Two identical thin metal plates has charge $$q_1$$ and $$q_2$$ respectively such that $$q_1 > q_2$$. The plates were brought close to each other to form a parallel plate capacitor of capacitance C. The potential difference between them is:

We need to find the potential difference $$V$$ between two parallel metal plates that carry charges $$q_1$$ and $$q_2$$ and form a capacitor of capacitance $$C$$.

When two large conducting plates carrying charges $$q_1$$ and $$q_2$$ are brought close together, the total charge is distributed across their outer and inner surfaces due to electrostatic induction.

The charge on the outermost surfaces of both plates must be equal and is given by the average of the total charge: $$q_{outer} = \frac{q_1 + q_2}{2}$$.

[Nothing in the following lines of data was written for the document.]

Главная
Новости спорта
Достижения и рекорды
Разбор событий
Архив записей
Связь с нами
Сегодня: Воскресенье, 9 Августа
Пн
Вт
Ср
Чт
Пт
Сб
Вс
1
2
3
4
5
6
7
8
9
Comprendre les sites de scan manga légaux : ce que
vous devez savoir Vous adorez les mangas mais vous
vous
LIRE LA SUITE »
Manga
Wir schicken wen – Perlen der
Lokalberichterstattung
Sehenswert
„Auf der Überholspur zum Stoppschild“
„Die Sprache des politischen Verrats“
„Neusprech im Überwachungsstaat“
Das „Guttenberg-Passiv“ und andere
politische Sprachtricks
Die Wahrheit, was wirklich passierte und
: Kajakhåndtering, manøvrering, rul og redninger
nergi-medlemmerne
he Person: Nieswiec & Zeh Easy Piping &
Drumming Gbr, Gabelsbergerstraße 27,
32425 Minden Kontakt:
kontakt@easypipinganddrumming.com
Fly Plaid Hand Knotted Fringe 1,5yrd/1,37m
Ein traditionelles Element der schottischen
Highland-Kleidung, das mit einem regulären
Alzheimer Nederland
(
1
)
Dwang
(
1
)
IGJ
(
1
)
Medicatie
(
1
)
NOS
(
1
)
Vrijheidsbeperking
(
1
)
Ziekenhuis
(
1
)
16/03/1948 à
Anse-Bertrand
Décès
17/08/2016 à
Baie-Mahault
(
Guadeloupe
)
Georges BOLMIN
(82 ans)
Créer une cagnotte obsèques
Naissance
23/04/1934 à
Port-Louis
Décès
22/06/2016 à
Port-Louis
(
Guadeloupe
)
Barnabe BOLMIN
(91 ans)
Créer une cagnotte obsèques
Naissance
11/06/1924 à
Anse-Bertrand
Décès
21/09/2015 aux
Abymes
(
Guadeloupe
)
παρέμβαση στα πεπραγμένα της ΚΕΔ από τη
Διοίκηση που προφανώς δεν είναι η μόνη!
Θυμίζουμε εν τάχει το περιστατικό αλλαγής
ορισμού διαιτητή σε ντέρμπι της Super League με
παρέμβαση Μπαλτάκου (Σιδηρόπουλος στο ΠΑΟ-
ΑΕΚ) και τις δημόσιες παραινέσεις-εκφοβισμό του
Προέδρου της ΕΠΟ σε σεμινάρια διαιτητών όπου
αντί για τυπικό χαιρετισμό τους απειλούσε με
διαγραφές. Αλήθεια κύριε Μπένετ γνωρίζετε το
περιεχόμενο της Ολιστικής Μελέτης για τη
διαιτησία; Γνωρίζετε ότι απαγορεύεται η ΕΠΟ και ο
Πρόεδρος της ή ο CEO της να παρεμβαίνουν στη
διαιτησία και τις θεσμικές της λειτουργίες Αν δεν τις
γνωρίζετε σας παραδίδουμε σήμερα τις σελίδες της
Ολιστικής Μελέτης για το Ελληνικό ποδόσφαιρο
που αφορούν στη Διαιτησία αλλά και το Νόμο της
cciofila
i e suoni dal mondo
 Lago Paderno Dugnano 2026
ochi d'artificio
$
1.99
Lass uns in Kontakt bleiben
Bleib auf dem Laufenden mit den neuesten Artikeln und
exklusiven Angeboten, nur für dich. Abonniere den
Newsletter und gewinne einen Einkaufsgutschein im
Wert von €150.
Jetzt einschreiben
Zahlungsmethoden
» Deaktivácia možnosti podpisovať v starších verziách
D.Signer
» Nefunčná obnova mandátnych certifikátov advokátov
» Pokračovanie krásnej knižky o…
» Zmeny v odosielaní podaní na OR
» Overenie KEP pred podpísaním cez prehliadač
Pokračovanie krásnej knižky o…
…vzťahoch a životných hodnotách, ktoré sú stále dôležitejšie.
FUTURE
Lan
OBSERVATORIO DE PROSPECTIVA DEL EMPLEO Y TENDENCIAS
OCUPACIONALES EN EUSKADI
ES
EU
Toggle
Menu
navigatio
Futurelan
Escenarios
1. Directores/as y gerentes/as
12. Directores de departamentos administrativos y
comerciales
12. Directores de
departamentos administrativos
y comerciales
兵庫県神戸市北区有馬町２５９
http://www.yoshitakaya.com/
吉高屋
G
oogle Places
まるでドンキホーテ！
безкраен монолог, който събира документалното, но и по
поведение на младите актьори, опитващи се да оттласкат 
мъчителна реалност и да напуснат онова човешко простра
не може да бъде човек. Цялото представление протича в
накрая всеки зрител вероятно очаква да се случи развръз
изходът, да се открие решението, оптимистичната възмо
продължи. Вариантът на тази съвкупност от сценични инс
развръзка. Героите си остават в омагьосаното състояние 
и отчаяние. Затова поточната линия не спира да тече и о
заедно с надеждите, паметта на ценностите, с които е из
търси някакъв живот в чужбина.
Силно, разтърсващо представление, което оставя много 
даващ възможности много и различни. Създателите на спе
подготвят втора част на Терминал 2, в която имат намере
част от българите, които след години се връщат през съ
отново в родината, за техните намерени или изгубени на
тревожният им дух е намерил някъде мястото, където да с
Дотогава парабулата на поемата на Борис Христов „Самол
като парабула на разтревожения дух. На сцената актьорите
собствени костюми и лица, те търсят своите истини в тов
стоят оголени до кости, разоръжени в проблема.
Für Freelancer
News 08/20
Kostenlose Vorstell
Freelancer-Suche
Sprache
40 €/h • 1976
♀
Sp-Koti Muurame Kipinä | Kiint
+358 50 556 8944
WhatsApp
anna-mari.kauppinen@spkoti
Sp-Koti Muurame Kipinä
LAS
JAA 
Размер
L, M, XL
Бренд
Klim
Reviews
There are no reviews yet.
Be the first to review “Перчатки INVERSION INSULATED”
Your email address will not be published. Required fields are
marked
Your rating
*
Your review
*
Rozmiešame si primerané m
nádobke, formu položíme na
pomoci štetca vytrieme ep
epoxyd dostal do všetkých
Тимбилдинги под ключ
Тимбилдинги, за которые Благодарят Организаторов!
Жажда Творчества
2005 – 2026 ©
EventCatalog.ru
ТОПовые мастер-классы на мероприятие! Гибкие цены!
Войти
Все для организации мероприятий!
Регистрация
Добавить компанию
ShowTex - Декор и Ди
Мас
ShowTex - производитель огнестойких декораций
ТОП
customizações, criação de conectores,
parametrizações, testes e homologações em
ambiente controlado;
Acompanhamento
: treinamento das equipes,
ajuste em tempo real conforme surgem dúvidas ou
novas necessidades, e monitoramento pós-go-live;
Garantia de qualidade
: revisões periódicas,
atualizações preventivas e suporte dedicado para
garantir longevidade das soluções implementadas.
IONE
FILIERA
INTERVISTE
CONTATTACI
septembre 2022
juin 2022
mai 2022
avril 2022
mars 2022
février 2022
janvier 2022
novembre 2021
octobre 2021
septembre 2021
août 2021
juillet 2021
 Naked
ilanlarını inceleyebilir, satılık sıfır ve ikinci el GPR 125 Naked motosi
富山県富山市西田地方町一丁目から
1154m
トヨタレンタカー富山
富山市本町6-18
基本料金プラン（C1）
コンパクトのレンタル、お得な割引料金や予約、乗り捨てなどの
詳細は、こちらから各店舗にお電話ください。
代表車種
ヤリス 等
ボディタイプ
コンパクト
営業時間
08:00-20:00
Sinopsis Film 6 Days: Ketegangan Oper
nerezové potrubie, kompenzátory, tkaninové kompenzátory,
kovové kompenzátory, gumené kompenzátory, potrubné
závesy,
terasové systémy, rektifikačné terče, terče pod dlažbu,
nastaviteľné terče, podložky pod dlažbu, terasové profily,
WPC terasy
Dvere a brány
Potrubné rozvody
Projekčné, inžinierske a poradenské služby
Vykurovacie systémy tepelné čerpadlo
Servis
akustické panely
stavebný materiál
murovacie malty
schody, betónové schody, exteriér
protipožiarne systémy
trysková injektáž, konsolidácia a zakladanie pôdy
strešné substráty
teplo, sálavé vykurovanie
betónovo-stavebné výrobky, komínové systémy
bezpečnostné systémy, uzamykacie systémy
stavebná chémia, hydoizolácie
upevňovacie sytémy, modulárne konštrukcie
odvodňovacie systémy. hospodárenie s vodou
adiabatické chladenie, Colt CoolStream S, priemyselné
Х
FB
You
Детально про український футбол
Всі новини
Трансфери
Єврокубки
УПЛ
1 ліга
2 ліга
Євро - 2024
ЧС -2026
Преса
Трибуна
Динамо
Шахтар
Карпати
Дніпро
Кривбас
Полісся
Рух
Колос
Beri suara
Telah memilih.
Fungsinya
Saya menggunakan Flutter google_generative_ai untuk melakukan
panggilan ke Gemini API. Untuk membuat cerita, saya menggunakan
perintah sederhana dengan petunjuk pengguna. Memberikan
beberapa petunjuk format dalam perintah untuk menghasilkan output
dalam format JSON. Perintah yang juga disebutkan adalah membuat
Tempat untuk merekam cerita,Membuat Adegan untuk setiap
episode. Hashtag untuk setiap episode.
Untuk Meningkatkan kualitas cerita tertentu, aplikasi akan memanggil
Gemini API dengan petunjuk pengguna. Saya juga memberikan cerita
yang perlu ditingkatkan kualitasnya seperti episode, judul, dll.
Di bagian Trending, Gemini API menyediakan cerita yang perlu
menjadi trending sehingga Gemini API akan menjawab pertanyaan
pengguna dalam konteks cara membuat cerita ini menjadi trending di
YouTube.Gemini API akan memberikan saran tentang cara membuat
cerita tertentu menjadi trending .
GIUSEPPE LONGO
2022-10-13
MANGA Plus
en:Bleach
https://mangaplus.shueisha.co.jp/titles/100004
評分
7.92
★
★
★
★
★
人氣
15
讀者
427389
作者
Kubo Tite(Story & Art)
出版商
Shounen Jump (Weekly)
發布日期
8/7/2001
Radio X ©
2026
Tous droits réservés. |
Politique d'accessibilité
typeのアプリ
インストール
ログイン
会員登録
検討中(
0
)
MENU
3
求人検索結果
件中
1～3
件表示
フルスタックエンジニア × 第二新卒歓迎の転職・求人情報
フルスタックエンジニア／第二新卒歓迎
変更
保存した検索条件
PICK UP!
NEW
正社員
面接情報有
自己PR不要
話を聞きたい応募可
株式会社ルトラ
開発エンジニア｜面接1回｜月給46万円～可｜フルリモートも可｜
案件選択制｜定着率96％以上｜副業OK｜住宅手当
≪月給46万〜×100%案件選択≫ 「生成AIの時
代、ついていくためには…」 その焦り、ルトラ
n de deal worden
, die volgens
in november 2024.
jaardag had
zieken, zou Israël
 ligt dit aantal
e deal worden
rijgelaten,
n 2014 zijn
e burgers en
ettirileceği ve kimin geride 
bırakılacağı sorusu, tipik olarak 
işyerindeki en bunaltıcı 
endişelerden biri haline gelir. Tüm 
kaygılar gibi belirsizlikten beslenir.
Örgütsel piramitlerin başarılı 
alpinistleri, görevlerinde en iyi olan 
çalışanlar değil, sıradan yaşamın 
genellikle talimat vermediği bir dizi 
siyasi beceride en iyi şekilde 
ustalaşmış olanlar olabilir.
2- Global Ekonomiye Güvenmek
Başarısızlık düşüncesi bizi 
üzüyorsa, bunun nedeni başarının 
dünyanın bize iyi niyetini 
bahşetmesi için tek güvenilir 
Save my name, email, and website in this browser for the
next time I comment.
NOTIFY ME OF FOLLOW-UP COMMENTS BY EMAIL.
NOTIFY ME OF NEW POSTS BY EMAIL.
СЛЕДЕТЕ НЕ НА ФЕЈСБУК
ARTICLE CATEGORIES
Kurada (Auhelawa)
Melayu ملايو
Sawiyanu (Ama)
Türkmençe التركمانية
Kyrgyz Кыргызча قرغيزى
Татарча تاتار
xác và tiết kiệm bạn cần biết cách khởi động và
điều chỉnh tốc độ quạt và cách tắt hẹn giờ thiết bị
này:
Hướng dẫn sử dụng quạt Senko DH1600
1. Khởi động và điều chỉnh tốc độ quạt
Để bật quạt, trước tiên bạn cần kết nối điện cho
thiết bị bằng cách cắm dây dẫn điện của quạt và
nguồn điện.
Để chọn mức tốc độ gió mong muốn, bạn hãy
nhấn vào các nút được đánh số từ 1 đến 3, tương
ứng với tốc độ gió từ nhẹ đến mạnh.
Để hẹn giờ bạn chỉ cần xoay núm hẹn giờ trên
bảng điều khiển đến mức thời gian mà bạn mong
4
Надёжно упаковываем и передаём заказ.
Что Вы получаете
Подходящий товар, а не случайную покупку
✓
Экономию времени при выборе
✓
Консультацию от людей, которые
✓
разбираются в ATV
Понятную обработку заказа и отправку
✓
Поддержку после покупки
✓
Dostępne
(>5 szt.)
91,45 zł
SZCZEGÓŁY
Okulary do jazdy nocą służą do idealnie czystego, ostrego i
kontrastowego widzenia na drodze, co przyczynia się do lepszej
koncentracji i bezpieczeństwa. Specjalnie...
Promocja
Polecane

The charge on the inner surface of the first plate ($$q_{inner1}$$) is found by subtracting the outer surface charge from its total charge: $$q_{inner1} = q_1 - \frac{q_1 + q_2}{2} = \frac{q_1 - q_2}{2}$$.

By conservation of charge and induction, the inner surface of the second plate carries an equal and opposite charge: $$q_{inner2} = -\left(\frac{q_1 - q_2}{2}\right)$$.

The potential difference between the plates of a capacitor depends solely on the magnitude of the charge residing on their inner facing surfaces, which is $$q = \frac{q_1 - q_2}{2}$$.

Using the standard definition of capacitance $$C = \frac{q}{V}$$, we can rearrange the equation to find the potential difference: $$V = \frac{q}{C}$$.

Substituting the inner surface charge expression into the potential formula yields: $$V = \frac{q_1 - q_2}{2C}$$.

Therefore, the correct answer is Option C: (q_1 - q_2) / 2C.